First, they can have different positions in the X-Y-plane, each referring to a particular helix the fluorophores are attached to. We considered a total of 4 symmetric and 3 asymmetric solutions as seen in the figure to the right. The following positions are at the arms' interface: A1 (helix 8), B2 (helix 4), C2 (helix 5), D1 (helix 7) on one arm and A2 (helix 23), B1 (helix 29), C1 (helix 20), D2 (helix 22) on the other. The four symmetric solutions are: A1→A2 and B1→B2 with a distance of 12 nm as well as C1→C2 and D1→D2 with a distance of 5 nm. For our experiments we chose the symmetric solutions A1→A2, B1→B2 and C1→C2, because they complement each other and are more straightforward to analyze due to their symmetry. The expected twist of the arms as seen in the simulation of the naturally (-) twisted positive control is counterclockwise when seen from above. So the pairs B1→B2 and C1→C2 move towards each other with increasing twist until they eclipse, while A1→A2 move apart. For a substance which causes a (+) twist thus deforming the structure clockwise, the opposite pattern could be observed.
Second, different positions along the Z-axis are possible. The relevance of different Z-positions lies in the fact that the fixed basis of the U causes the arms' twist to increase with increasing distance from the base. This way we can adjust the mean displacement due to small molecule binding so it always lies within the linear FRET range. In general, the honeycomb lattice used for the U's construction allows for FRET pairs positioned every 21 basepairs, which is visualized in the figure below. Symmetric solutions align without X-axis shift, whereas asymmetric solutions would expose a 7 basepair shift.
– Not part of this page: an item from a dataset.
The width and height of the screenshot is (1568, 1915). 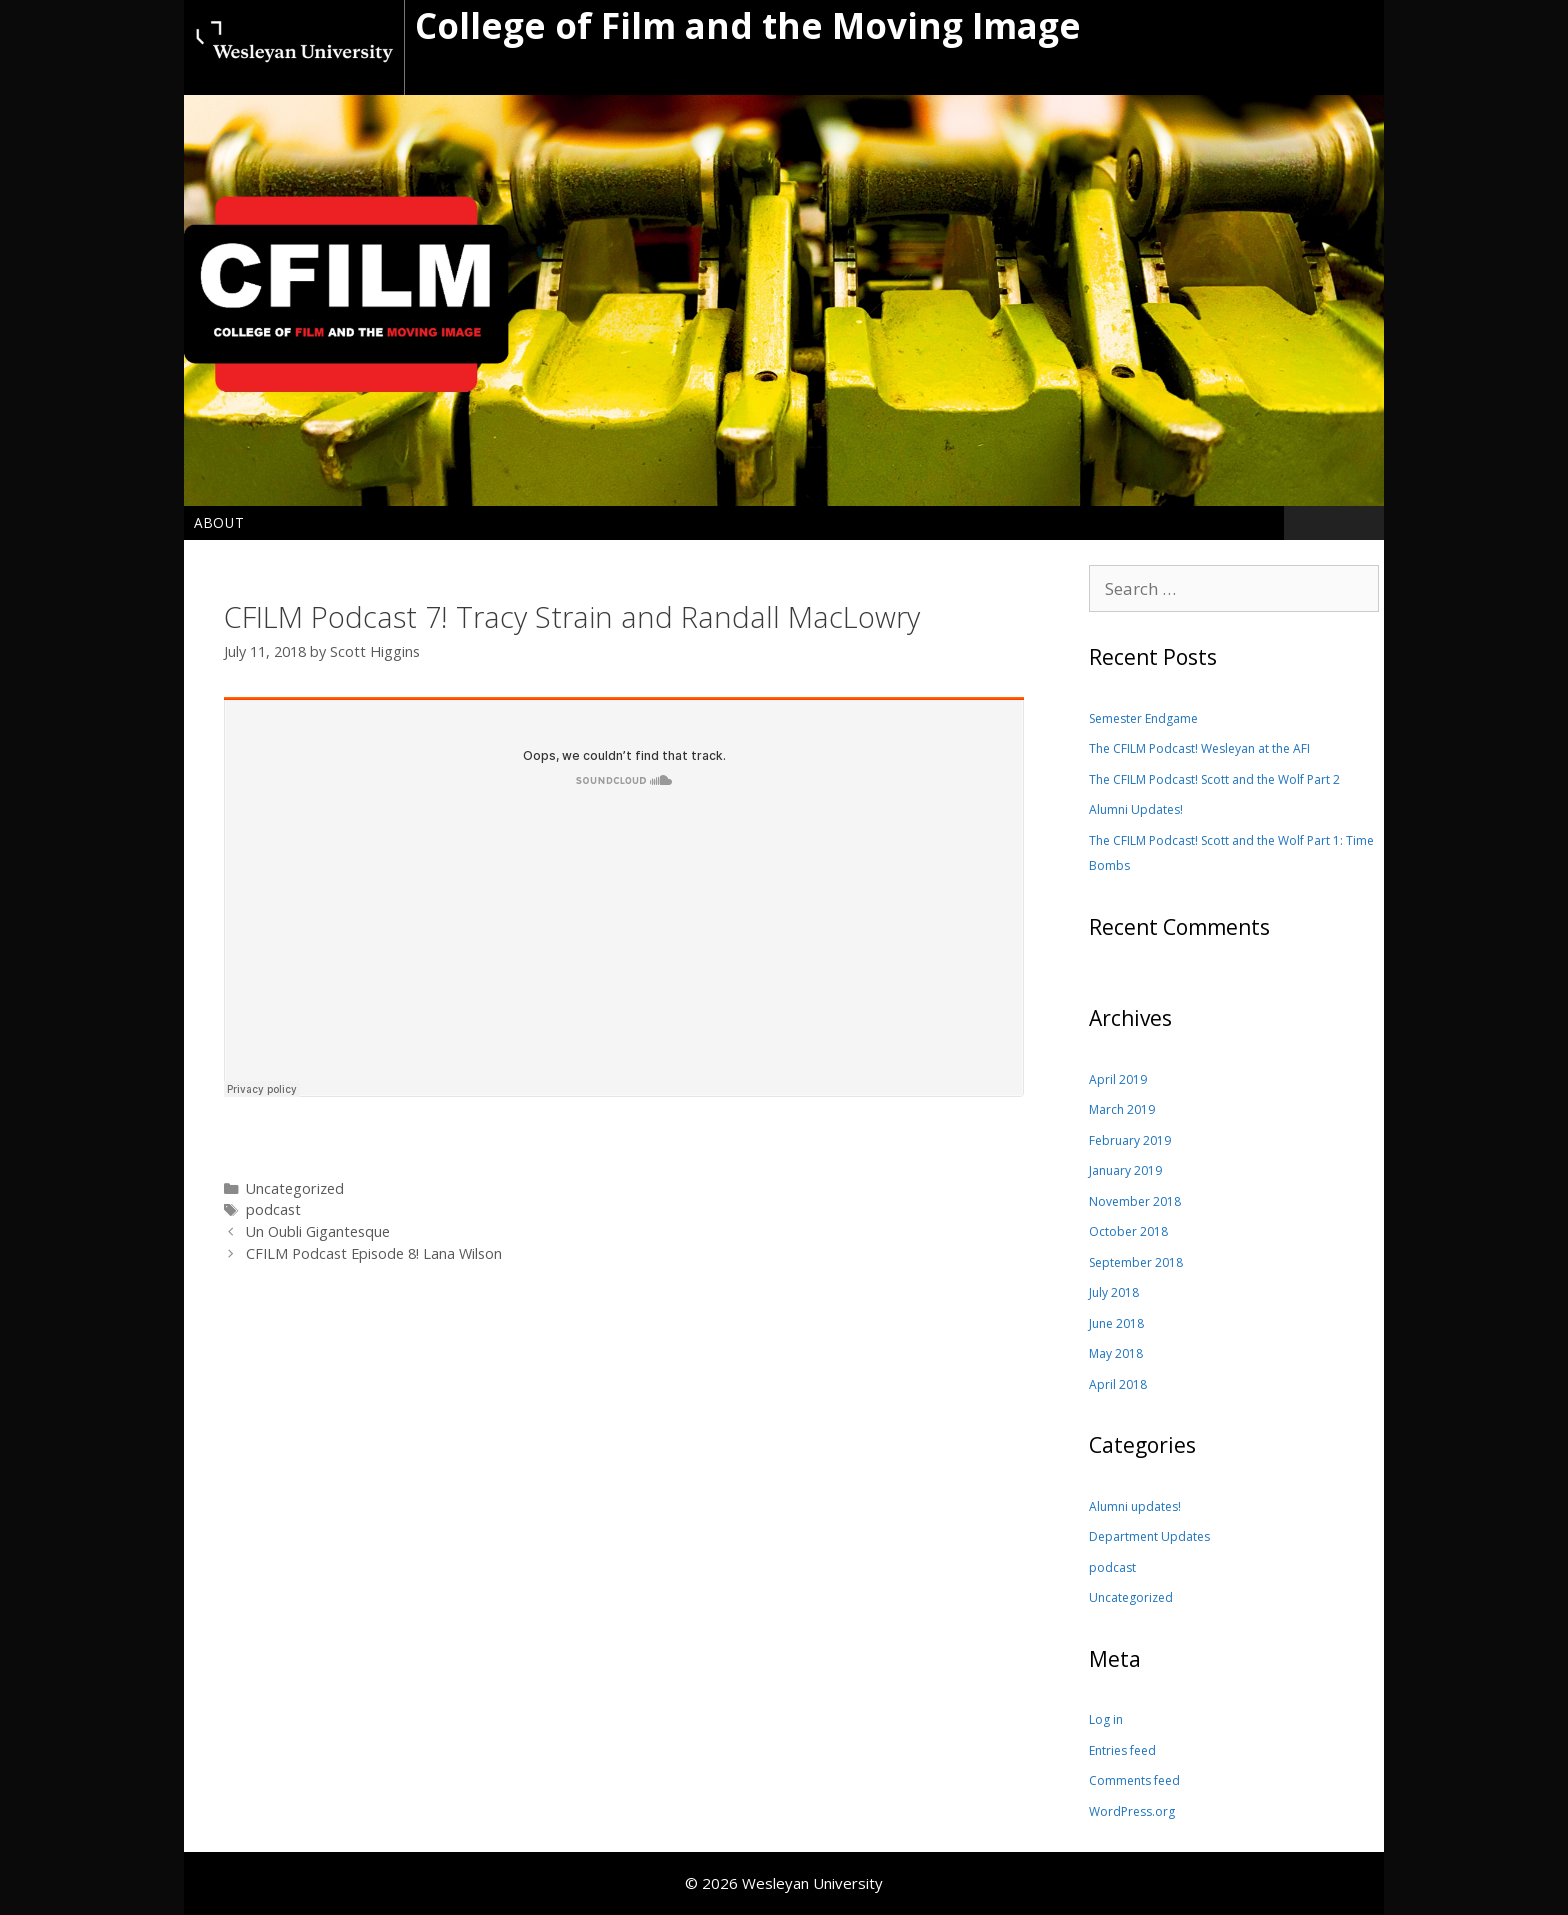 What do you see at coordinates (1118, 1079) in the screenshot?
I see `April 2019` at bounding box center [1118, 1079].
At last, some strategies for attaching the fluorophores to the structure deserved some consideration. Shortening the respective staple to accomodate the labeled nucleotide has the advantage of a well-defined length of the staple. But it is also the less flexible solution because changing the fluorophore's position is not straightforward. On the other hand, extending the existing staple with the labelled nucleotide has the opposite merit profile. Flexibility was more important to us, so we chose to extend the existing staples for labeling.
Survey of folded structures
For a detailed list of all structures, please consult the labbook entry.
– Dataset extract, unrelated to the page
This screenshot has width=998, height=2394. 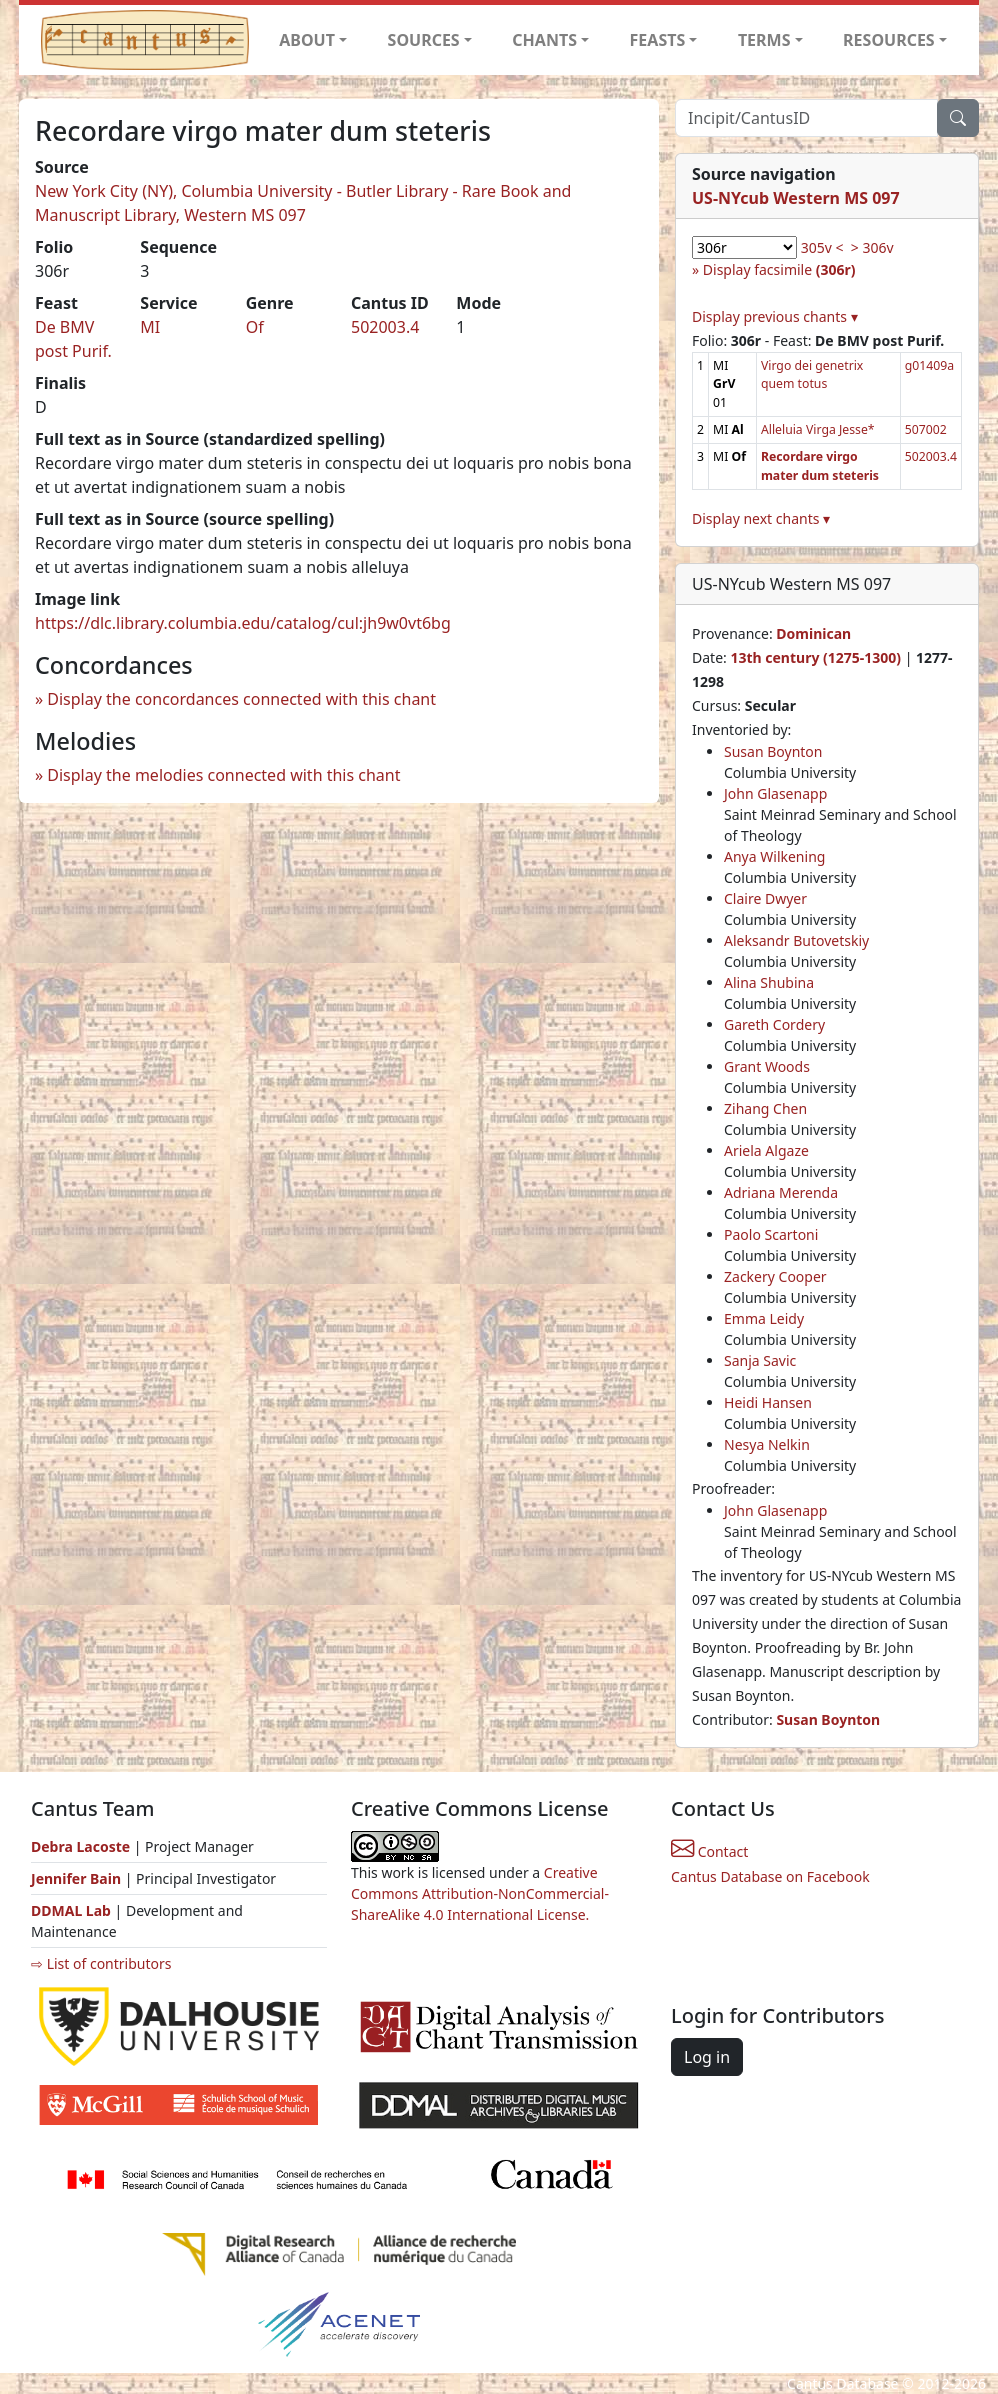 What do you see at coordinates (709, 1851) in the screenshot?
I see `Contact` at bounding box center [709, 1851].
One of the most important structures for this project was BM2, which is a simple U shaped origami as described above. Most of the TEM analyses concentrated on this structure. Other important structures were BM12, BM13 and BM14, which contain FRET labels for twist measurements at the three positions mentioned earlier. Each of these structures additionally contained several adapter staples at the bottom, which could be used for immobilization via biotin / neutravidin. Thus, these structures are suited for single molecule fluorescence microscopic examination. BM21 is designed very similar, but with FRET labels positioned for length measurement instead of twist. Finally, BM24 (unlabeled) and BM25 (labels for twist analysis) are intrinsically twisted reference structures.